First responders stay prepared as coronavirus threat grows
Published 5:34 pm Friday, March 13, 2020
First responders in Vicksburg and Warren County are taking precautions and working to keep current on changes to either prevent or limit exposure to the corona COVID-19 virus when they make medical calls.
Warren County Emergency Management Director John Elfer said city and county emergency officials remain in contact with state and federal emergency and medical officials for updates on the disease.
“In our world, the bad thing is, we have to respond; we can’t sit at the house,” Warren County fire coordinator Jerry Briggs said. “So we may have to look at how much we expose ourselves and how many of us get exposed or potentially get exposed. It’s like the flu; you want to limit your exposure.”
The situation with the virus “is just kind of a dynamic situation where things are changing,” Vicksburg Fire Chief Craig Danczyk said, pointing out precautions schools, nursing homes and other programs are taking.
“We’re waiting to see what else is going to happen,” he said.
Danczyk said fire department officials are stressing good hygiene like washing hands, and taking proper precautions when cleaning the fire stations, equipment, trucks and ambulances as one way to protect responders from the disease.
“Our (VFD) first responders do have protective gear, whether it’s masks, gloves, gowns, booties; we pick up sick people every day, whether it’s to take them to River Region or Jackson, like UMC, so that’s not going to stop,” he said.
“We may have to spend a little extra time making sure our equipment is clean and sanitized and then if we do pick up a patient that suspected, who does have those symptoms, maybe (take) some extra precautions like put a mask on them if they’re coughing and there’s a discharge of fluid from the mouth.”
Danczyk said first responders have to take care not to touch their faces and take other precautions to protect themselves.
He said the department’s supplies for its ambulance service are in good shape.
“There may be some items that are back-ordered, but I really feel good about our inventory, and we made a list of things and we may go ahead and order those things immediately, and hopefully it will be taken care of,” he said.
“I think at the end of the day, a lot of it is hygiene — wash your hands more often, wash them thoroughly,” he said.
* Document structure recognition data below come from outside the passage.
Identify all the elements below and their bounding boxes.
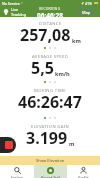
button[interactable]: Stop recording bbox=[0, 137, 16, 153]
button[interactable]: Record Trail bbox=[34, 165, 67, 178]
staticText: ELEVATION GAIN bbox=[31, 124, 70, 130]
staticText: AVERAGE SPEED bbox=[32, 54, 69, 60]
staticText: DISTANCE bbox=[39, 21, 62, 27]
button[interactable]: Show Elevation bbox=[0, 156, 100, 165]
button[interactable]: Live tracking bbox=[3, 7, 27, 17]
button[interactable]: Explore bbox=[0, 165, 34, 178]
staticText: 46:26:47 bbox=[18, 91, 82, 113]
staticText: Map bbox=[82, 10, 91, 15]
staticText: Tracking bbox=[11, 12, 27, 17]
staticText: km/h bbox=[55, 70, 70, 77]
staticText: No Service bbox=[2, 1, 20, 6]
staticText: m bbox=[69, 140, 75, 147]
staticText: Live bbox=[11, 7, 19, 12]
button[interactable]: Map bbox=[77, 8, 95, 16]
staticText: 3.199 bbox=[26, 127, 68, 149]
staticText: 06:46:28 bbox=[37, 11, 63, 17]
other: Live tracking bbox=[3, 9, 9, 15]
staticText: 5,5 bbox=[31, 57, 54, 79]
staticText: MOVING TIME bbox=[34, 88, 67, 94]
staticText: Profile bbox=[78, 175, 89, 178]
staticText: Explore bbox=[11, 175, 23, 178]
staticText: 41% bbox=[85, 1, 93, 6]
staticText: km bbox=[72, 37, 81, 44]
staticText: Show Elevation bbox=[36, 158, 65, 163]
staticText: RECORDING bbox=[39, 6, 61, 11]
staticText: Record Trail bbox=[41, 175, 60, 178]
button[interactable]: Profile bbox=[67, 165, 100, 178]
staticText: 257,08 bbox=[20, 24, 71, 46]
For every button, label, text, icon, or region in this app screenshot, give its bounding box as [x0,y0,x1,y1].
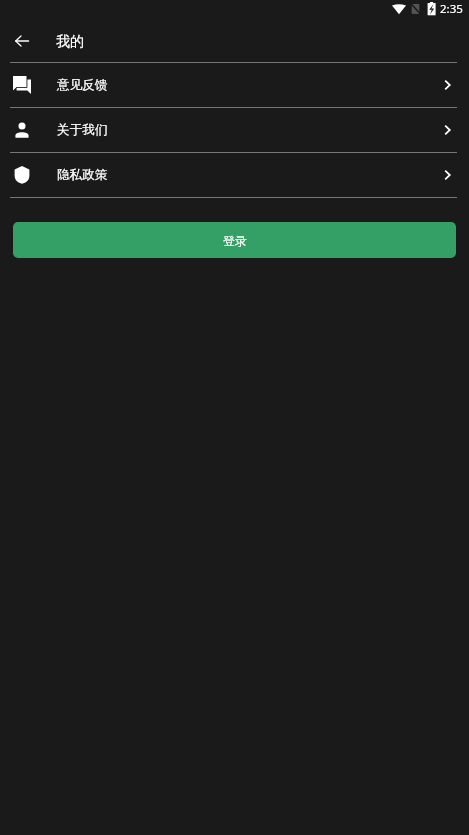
button[interactable]: 关于我们 [0,108,469,152]
button[interactable]: 隐私政策 [0,153,469,197]
staticText: 登录 [223,233,247,248]
button[interactable]: Back [0,18,44,62]
staticText: 2:35 [440,1,463,17]
button[interactable]: 登录 [13,222,456,258]
button[interactable]: 意见反馈 [0,63,469,107]
staticText: 隐私政策 [57,167,108,183]
staticText: 意见反馈 [57,77,108,93]
staticText: 关于我们 [57,122,108,138]
staticText: 我的 [56,33,84,51]
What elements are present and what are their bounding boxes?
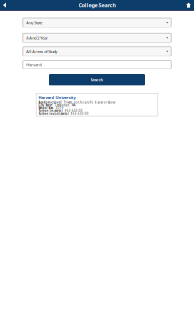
staticText: Academic Level:: [38, 101, 62, 104]
staticText: Tuition (in-state):: [38, 109, 63, 112]
button[interactable]: Back: [0, 0, 10, 10]
staticText: School Size:: [38, 106, 54, 110]
staticText: Harvard University: [38, 95, 75, 100]
staticText: City, State:: [38, 103, 53, 107]
button[interactable]: 4 And 2 Year: [23, 33, 171, 43]
staticText: Cambridge, MA: [55, 103, 76, 107]
staticText: 5079: [56, 106, 64, 110]
staticText: $63,630.00: [71, 112, 89, 115]
button[interactable]: Home: [182, 0, 194, 10]
staticText: Search: [90, 77, 104, 82]
button[interactable]: All Areas of Study: [23, 47, 171, 56]
staticText: Private not-for-profit, 4-year or above: [64, 101, 116, 104]
staticText: 4 And 2 Year: [26, 35, 48, 40]
staticText: $63,630.00: [65, 109, 83, 112]
staticText: Any State: [26, 20, 42, 25]
staticText: Harvard: [26, 62, 41, 67]
button[interactable]: Any State: [23, 18, 171, 27]
staticText: All Areas of Study: [26, 49, 57, 54]
staticText: Tuition (out-of-state):: [38, 112, 69, 115]
staticText: College Search: [78, 2, 116, 9]
button[interactable]: Search: [49, 74, 145, 86]
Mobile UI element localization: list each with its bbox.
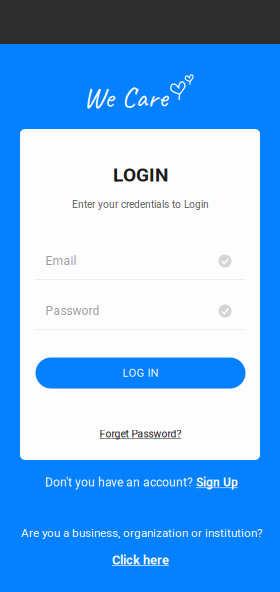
staticText: Password [46, 304, 100, 318]
staticText: Email [46, 254, 76, 268]
staticText: Enter your credentials to Login [72, 199, 209, 210]
staticText: Sign Up [196, 476, 238, 490]
staticText: Forget Password? [100, 428, 182, 440]
staticText: Don't you have an account? [45, 476, 196, 490]
staticText: Are you a business, organization or inst… [21, 526, 263, 540]
button[interactable]: LOG IN [36, 358, 246, 388]
staticText: LOG IN [122, 366, 158, 380]
button[interactable]: Password [36, 300, 244, 330]
button[interactable]: Forget Password? [88, 420, 194, 448]
staticText: Click here [112, 552, 169, 568]
button[interactable]: Click here [100, 544, 181, 576]
staticText: We Care [83, 78, 168, 116]
staticText: LOGIN [113, 164, 168, 186]
button[interactable]: Don't you have an account? [37, 468, 246, 498]
button[interactable]: Email [36, 250, 244, 280]
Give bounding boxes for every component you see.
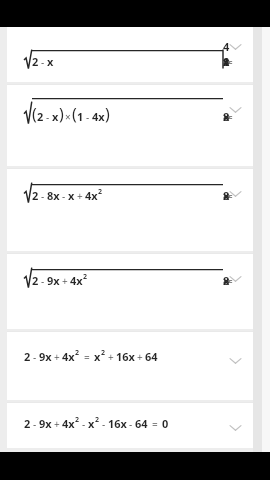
button[interactable]: Expand step [223, 35, 247, 59]
staticText: x [88, 416, 95, 431]
staticText: 2 [24, 416, 31, 431]
staticText: 2 [32, 188, 39, 203]
staticText: - [41, 189, 45, 203]
staticText: ( [72, 103, 77, 125]
staticText: 4x [92, 109, 105, 124]
staticText: - [86, 110, 90, 124]
staticText: - [82, 417, 86, 431]
staticText: x [52, 109, 59, 124]
staticText: - [62, 189, 66, 203]
button[interactable]: 2 [7, 27, 253, 82]
staticText: + [77, 189, 83, 203]
staticText: 2 [83, 272, 88, 282]
staticText: 2 [95, 415, 100, 425]
staticText: 4x [70, 273, 83, 288]
staticText: = [84, 350, 90, 364]
staticText: - [102, 417, 106, 431]
staticText: 2 [98, 187, 103, 197]
staticText: 4x [85, 188, 98, 203]
staticText: 8x [47, 188, 60, 203]
staticText: 2 [32, 273, 39, 288]
button[interactable]: 2 [7, 332, 253, 400]
staticText: + [137, 350, 143, 364]
staticText: 4x [62, 416, 75, 431]
staticText: 2 [75, 348, 80, 358]
staticText: ( [32, 103, 37, 125]
staticText: 9x [47, 273, 60, 288]
button[interactable]: Expand step [223, 98, 247, 122]
staticText: x [68, 188, 75, 203]
staticText: 9x [39, 349, 52, 364]
button[interactable]: Expand step [223, 267, 247, 291]
staticText: + [54, 350, 60, 364]
button[interactable]: 2 [7, 254, 253, 329]
staticText: 2 [32, 54, 39, 69]
staticText: 2 [37, 109, 44, 124]
staticText: 4x [62, 349, 75, 364]
staticText: x [94, 349, 101, 364]
staticText: 2 [101, 348, 106, 358]
staticText: + [108, 350, 114, 364]
staticText: ) [105, 103, 110, 125]
staticText: - [41, 274, 45, 288]
staticText: - [129, 417, 133, 431]
staticText: + [54, 417, 60, 431]
staticText: ) [59, 103, 64, 125]
staticText: 0 [162, 416, 169, 431]
staticText: + [62, 274, 68, 288]
staticText: x [47, 54, 54, 69]
button[interactable]: Expand step [223, 349, 247, 373]
staticText: - [33, 417, 37, 431]
staticText: 9x [39, 416, 52, 431]
staticText: × [65, 110, 71, 124]
button[interactable]: Expand step [223, 416, 247, 440]
staticText: - [46, 110, 50, 124]
button[interactable]: Expand step [223, 182, 247, 206]
staticText: 16x [116, 349, 135, 364]
staticText: = [152, 417, 158, 431]
staticText: 16x [108, 416, 127, 431]
staticText: 2 [24, 349, 31, 364]
button[interactable]: 2 [7, 169, 253, 251]
staticText: - [33, 350, 37, 364]
staticText: 64 [145, 349, 158, 364]
staticText: 1 [77, 109, 84, 124]
button[interactable]: 2 [7, 403, 253, 448]
staticText: - [41, 55, 45, 69]
staticText: 2 [75, 415, 80, 425]
staticText: 64 [135, 416, 148, 431]
button[interactable]: ( [7, 85, 253, 166]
In common areas like kitchens and living rooms, he said, more attention needs to be placed on cleaning.
“We’re going to be exposed to sick people,” he said. “I think our people will continue to use those barriers — the gloves, the gowns — if they’re exposed, but I don’t think we’re going to reinvent the wheel and gown up on every call, because that wouldn’t be necessary.
“When it’s necessary, we’re going to do it,” he said, adding getting information on the patient will help responders “better protect ourselves, and better help us isolate that person from infecting others if they meet the criteria.”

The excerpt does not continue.